EXTRACTED RECORDS –
Segment Open
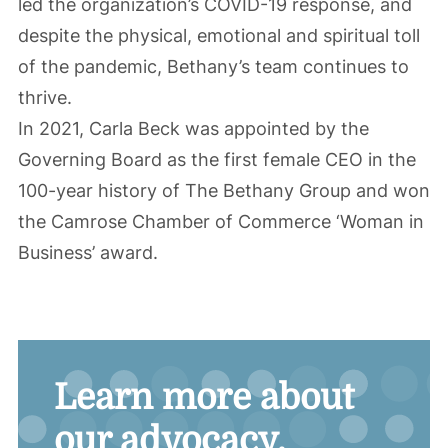
led the organization’s COVID-19 response, and
despite the physical, emotional and spiritual toll
of the pandemic, Bethany’s team continues to
thrive.
In 2021, Carla Beck was appointed by the
Governing Board as the first female CEO in the
100-year history of The Bethany Group and won
the Camrose Chamber of Commerce ‘Woman in
Business’ award.
Learn more about
our advocacy.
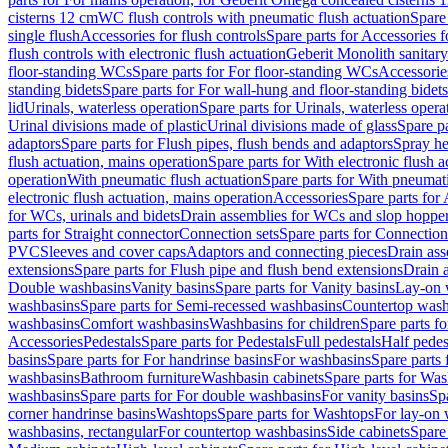
cisterns 12 cm
WC flush controls with pneumatic flush actuation
Spare
single flush
Accessories for flush controls
Spare parts for Accessories f
flush controls with electronic flush actuation
Geberit Monolith sanitar
floor-standing WCs
Spare parts for For floor-standing WCs
Accessorie
standing bidets
Spare parts for For wall-hung and floor-standing bidets
lid
Urinals, waterless operation
Spare parts for Urinals, waterless opera
Urinal divisions made of plastic
Urinal divisions made of glass
Spare pa
adaptors
Spare parts for Flush pipes, flush bends and adaptors
Spray he
flush actuation, mains operation
Spare parts for With electronic flush 
operation
With pneumatic flush actuation
Spare parts for With pneumati
electronic flush actuation, mains operation
Accessories
Spare parts for
for WCs, urinals and bidets
Drain assemblies for WCs and slop hoppe
parts for Straight connector
Connection sets
Spare parts for Connection
PVC
Sleeves and cover caps
Adaptors and connecting pieces
Drain ass
extensions
Spare parts for Flush pipe and flush bend extensions
Drain a
Double washbasins
Vanity basins
Spare parts for Vanity basins
Lay-on 
washbasins
Spare parts for Semi-recessed washbasins
Countertop wash
washbasins
Comfort washbasins
Washbasins for children
Spare parts f
Accessories
Pedestals
Spare parts for Pedestals
Full pedestals
Half pedes
basins
Spare parts for For handrinse basins
For washbasins
Spare parts
washbasins
Bathroom furniture
Washbasin cabinets
Spare parts for Was
washbasins
Spare parts for For double washbasins
For vanity basins
Spa
corner handrinse basins
Washtops
Spare parts for Washtops
For lay-on 
washbasins, rectangular
For countertop washbasins
Side cabinets
Spare 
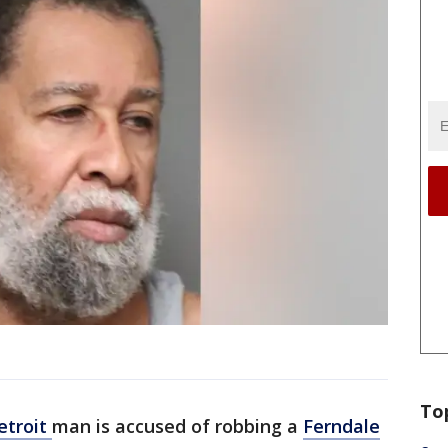
To
etroit
man is accused of robbing a
Ferndale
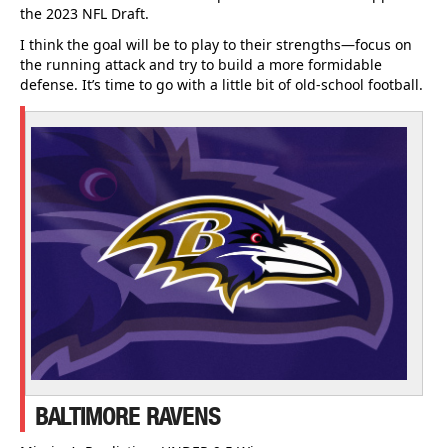
the 2023 NFL Draft.
I think the goal will be to play to their strengths—focus on
the running attack and try to build a more formidable
defense. It’s time to go with a little bit of old-school football.
BALTIMORE RAVENS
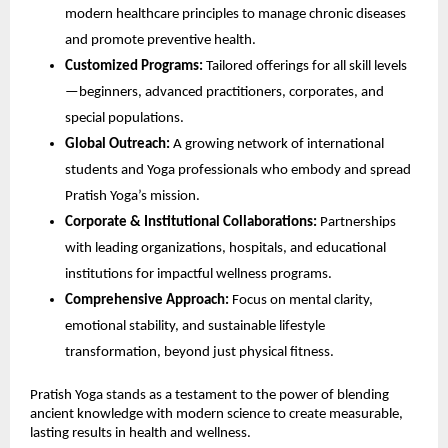
modern healthcare principles to manage chronic diseases
and promote preventive health.
Customized Programs:
Tailored offerings for all skill levels
—beginners, advanced practitioners, corporates, and
special populations.
Global Outreach:
A growing network of international
students and Yoga professionals who embody and spread
Pratish Yoga’s mission.
Corporate & Institutional Collaborations:
Partnerships
with leading organizations, hospitals, and educational
institutions for impactful wellness programs.
Comprehensive Approach:
Focus on mental clarity,
emotional stability, and sustainable lifestyle
transformation, beyond just physical fitness.
Pratish Yoga stands as a testament to the power of blending
ancient knowledge with modern science to create measurable,
lasting results in health and wellness.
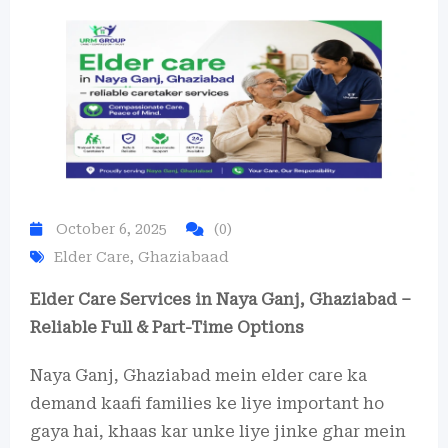
October 6, 2025
(0)
Elder Care
,
Ghaziabaad
Elder Care Services in Naya Ganj, Ghaziabad –
Reliable Full & Part-Time Options
Naya Ganj, Ghaziabad mein elder care ka
demand kaafi families ke liye important ho
gaya hai, khaas kar unke liye jinke ghar mein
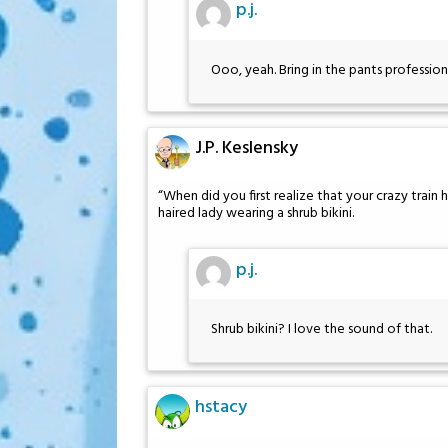
p.j.
Ooo, yeah. Bring in the pants profession
J.P. Keslensky
“When did you first realize that your crazy train 
haired lady wearing a shrub bikini.
p.j.
Shrub bikini? I love the sound of that.
hstacy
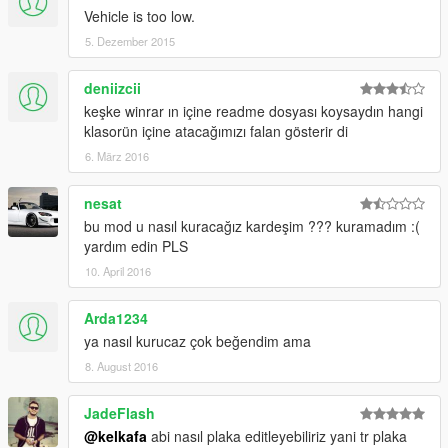
Vehicle is too low.
5. Dezember 2015
deniizcii
keşke winrar ın içine readme dosyası koysaydın hangi
klasorün içine atacağımızı falan gösterir di
6. März 2016
nesat
bu mod u nasıl kuracağız kardeşim ??? kuramadım :(
yardım edin PLS
10. April 2016
Arda1234
ya nasıl kurucaz çok beğendim ama
8. August 2016
JadeFlash
@kelkafa
abi nasıl plaka editleyebiliriz yani tr plaka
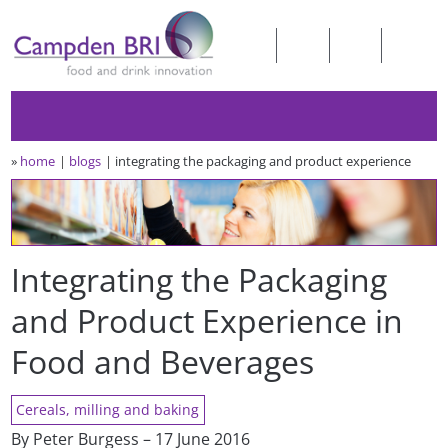
»
home
blogs
integrating the packaging and product experience
Integrating the Packaging
and Product Experience in
Food and Beverages
Cereals, milling and baking
By Peter Burgess – 17 June 2016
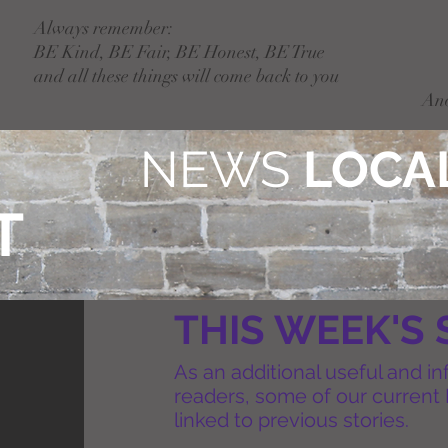
Always remember:
BE Kind, BE Fair, BE Honest, BE True
and all these things will come back to you
An
NEWS
LOCAL
T
THIS WEEK'S 
As an additional useful and in
readers, some of our current 
linked to previous stories.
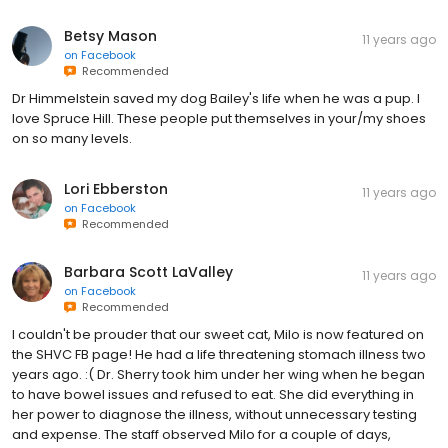
Betsy Mason
11 years ago
on
Facebook
Recommended
Dr Himmelstein saved my dog Bailey's life when he was a pup. I
love Spruce Hill. These people put themselves in your/my shoes
on so many levels.
Lori Ebberston
11 years ago
on
Facebook
Recommended
Barbara Scott LaValley
11 years ago
on
Facebook
Recommended
I couldn't be prouder that our sweet cat, Milo is now featured on
the SHVC FB page! He had a life threatening stomach illness two
years ago. :( Dr. Sherry took him under her wing when he began
to have bowel issues and refused to eat. She did everything in
her power to diagnose the illness, without unnecessary testing
and expense. The staff observed Milo for a couple of days,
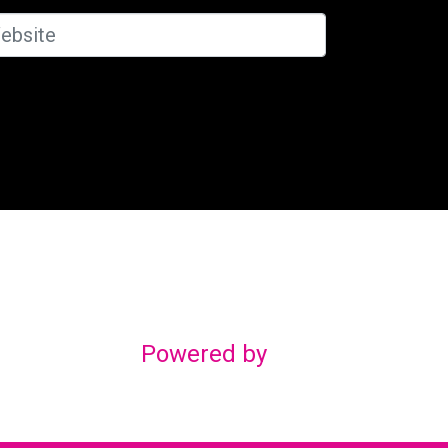
Powered by
gn
om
Segment Closed
REQUIRED WORK –
From the entries above, list each line with "physical" in it.

ANSWER FOR THE TASK –
despite the physical, emotional and spiritual toll
transformation, beyond just physical fitness.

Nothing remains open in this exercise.